BACKGROUND INFORMATION

In the software development for time-critical applications, such as applications in the field of automated driving, so-called AD (automated driving) applications, the temporal behavior of the individual software component during execution on the target system plays an essential role. In a great many applications, the software components must be tested with a plurality of test data sets in order to represent a variety of test scenarios.

Often, the target system is not available in the test phase since it is extremely complex and is designed specifically for the particular application and/or because its use in the test phase is not economical. In practice, simulations or analytical performance models of the target system that run on common hardware systems are therefore frequently used to evaluate the temporal behavior of software components on such target systems.

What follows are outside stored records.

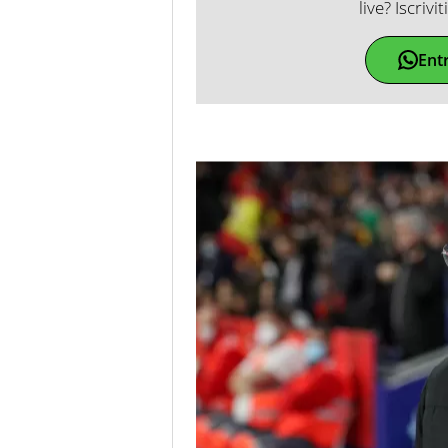
live? Iscrivi
Ent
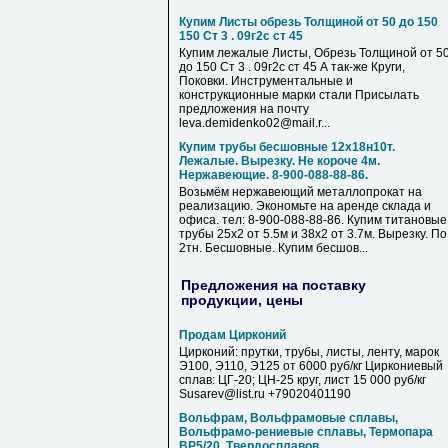
Купим Листы обрезь Толщиной от 50 до 150
150 Ст 3 . 09г2с ст 45
Купим лежалые Листы, Обрезь Толщиной от 5
до 150 Ст 3 . 09г2с ст 45 А так-же Круги,
Поковки. Инструментальные и
конструкционные марки стали Присылать
предложения на почту
leva.demidenko02@mail.r...
Купим трубы бесшовные 12х18н10т.
Лежалые. Вырезку. Не короче 4м.
Нержавеющие. 8-900-088-88-86.
Возьмём нержавеющий металлопрокат на
реализацию. Экономьте на аренде склада и
офиса. тел: 8-900-088-88-86. Купим титановые
трубы 25х2 от 5.5м и 38х2 от 3.7м. Вырезку. По
2тн. Бесшовные. Купим бесшов...
Предложения на поставку
продукции, цены
Продам Цирконий
Цирконий: прутки, трубы, листы, ленту, марок
Э100, Э110, Э125 от 6000 руб/кг Циркониевый
сплав: ЦГ-20; ЦН-25 круг, лист 15 000 руб/кг
Susarev@list.ru +79020401190
Вольфрам, Вольфрамовые сплавы,
Вольфрамо-рениевые сплавы, Термопара
ВР5/20, Твердосплавов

The temporal behavior of a software component on a system, i.e., test system or target system, is intertwined with the functional and non-functional properties of that system. It depends on a plurality of influencing variables, such as the function code of the software component itself, the compiler, the libraries used, the hardware architecture, and the distribution of the individual program steps to the available hardware resources. These influencing variables are not independent of one another; rather, the timing of the individual program steps or function steps, and thus the temporal behavior of the software component as a whole, changes depending on all these aspects.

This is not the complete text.